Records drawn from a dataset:
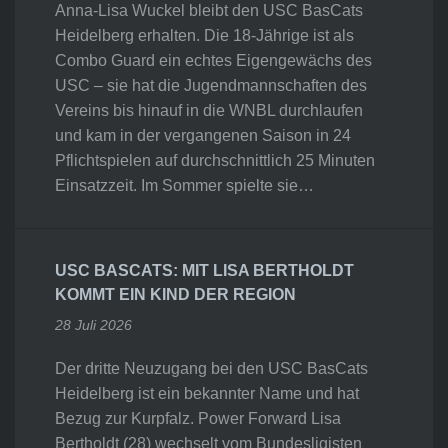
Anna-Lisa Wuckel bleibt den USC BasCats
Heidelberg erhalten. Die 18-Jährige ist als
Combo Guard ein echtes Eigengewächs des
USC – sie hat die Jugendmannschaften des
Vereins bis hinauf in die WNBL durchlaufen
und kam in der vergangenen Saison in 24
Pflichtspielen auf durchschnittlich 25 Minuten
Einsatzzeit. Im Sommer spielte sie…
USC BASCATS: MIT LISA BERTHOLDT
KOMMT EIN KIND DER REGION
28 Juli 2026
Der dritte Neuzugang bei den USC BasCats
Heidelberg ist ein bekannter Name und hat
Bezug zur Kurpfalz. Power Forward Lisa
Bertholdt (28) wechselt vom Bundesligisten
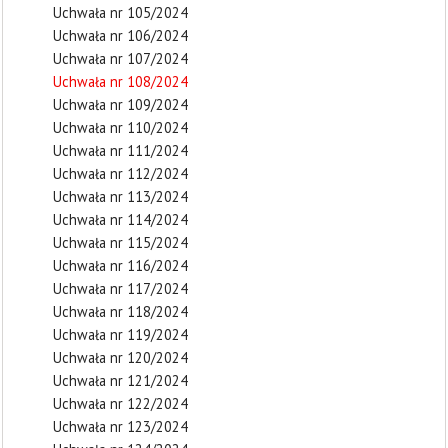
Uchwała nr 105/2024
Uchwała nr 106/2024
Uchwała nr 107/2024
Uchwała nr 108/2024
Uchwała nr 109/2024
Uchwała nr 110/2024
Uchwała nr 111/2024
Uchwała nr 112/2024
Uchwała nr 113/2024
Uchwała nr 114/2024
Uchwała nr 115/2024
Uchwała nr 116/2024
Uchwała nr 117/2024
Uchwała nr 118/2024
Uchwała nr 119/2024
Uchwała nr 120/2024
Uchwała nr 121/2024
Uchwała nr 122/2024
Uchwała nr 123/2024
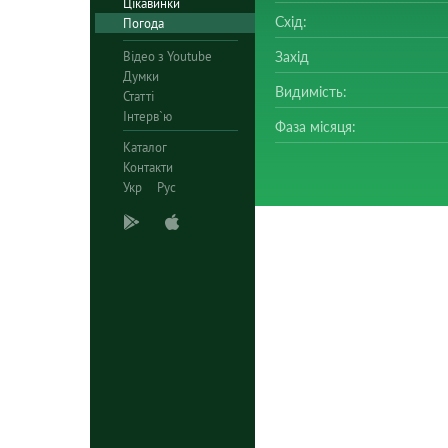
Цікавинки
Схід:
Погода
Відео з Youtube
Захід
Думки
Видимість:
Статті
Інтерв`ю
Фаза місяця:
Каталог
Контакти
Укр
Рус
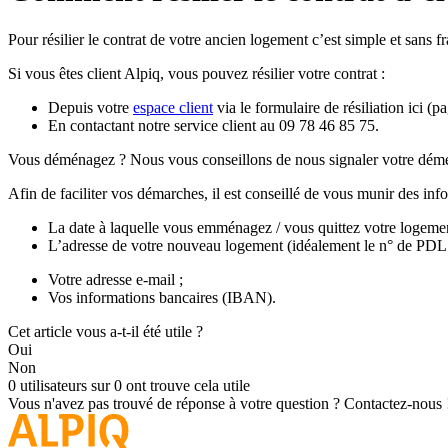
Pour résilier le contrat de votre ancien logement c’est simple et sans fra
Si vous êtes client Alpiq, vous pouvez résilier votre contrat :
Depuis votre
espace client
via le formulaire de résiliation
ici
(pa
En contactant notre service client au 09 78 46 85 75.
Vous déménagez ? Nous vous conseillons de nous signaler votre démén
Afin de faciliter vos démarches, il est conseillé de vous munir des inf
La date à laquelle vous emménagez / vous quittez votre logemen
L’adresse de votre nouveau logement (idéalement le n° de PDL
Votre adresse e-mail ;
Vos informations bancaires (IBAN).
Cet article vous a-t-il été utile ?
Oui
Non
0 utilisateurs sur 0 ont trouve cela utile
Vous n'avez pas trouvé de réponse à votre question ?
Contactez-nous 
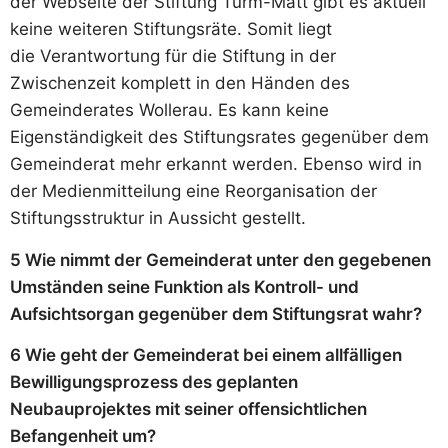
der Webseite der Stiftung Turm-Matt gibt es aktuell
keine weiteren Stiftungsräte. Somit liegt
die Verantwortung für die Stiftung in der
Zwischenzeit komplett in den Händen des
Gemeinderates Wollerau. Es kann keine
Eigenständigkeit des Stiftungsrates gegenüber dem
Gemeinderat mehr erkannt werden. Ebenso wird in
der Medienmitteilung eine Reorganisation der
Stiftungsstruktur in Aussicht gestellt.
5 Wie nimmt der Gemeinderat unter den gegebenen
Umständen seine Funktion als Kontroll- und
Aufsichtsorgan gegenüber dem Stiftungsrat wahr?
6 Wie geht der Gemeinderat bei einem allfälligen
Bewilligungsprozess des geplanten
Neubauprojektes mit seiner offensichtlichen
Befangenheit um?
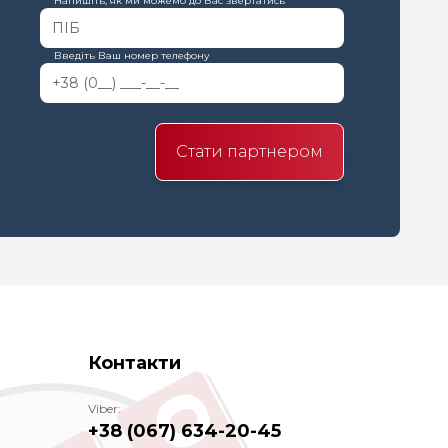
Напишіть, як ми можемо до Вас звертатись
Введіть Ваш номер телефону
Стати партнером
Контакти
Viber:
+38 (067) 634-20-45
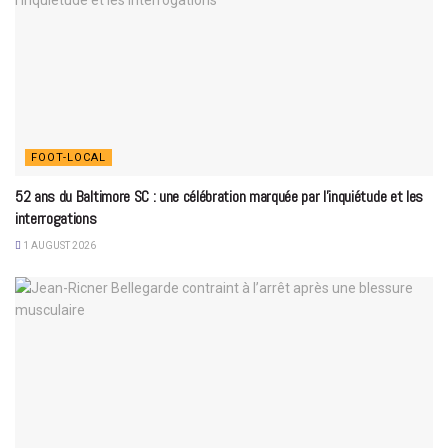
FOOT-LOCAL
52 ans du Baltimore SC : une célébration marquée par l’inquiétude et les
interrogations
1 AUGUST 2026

What is being asked:
What is needed is the exact run of lines from the start of the data through the line with "Uchwała nr 113/2024", both ends included, minus the pictures.

Output of the task:
Anna-Lisa Wuckel bleibt den USC BasCats
Heidelberg erhalten. Die 18-Jährige ist als
Combo Guard ein echtes Eigengewächs des
USC – sie hat die Jugendmannschaften des
Vereins bis hinauf in die WNBL durchlaufen
und kam in der vergangenen Saison in 24
Pflichtspielen auf durchschnittlich 25 Minuten
Einsatzzeit. Im Sommer spielte sie…
USC BASCATS: MIT LISA BERTHOLDT
KOMMT EIN KIND DER REGION
28 Juli 2026
Der dritte Neuzugang bei den USC BasCats
Heidelberg ist ein bekannter Name und hat
Bezug zur Kurpfalz. Power Forward Lisa
Bertholdt (28) wechselt vom Bundesligisten
Uchwała nr 105/2024
Uchwała nr 106/2024
Uchwała nr 107/2024
Uchwała nr 108/2024
Uchwała nr 109/2024
Uchwała nr 110/2024
Uchwała nr 111/2024
Uchwała nr 112/2024
Uchwała nr 113/2024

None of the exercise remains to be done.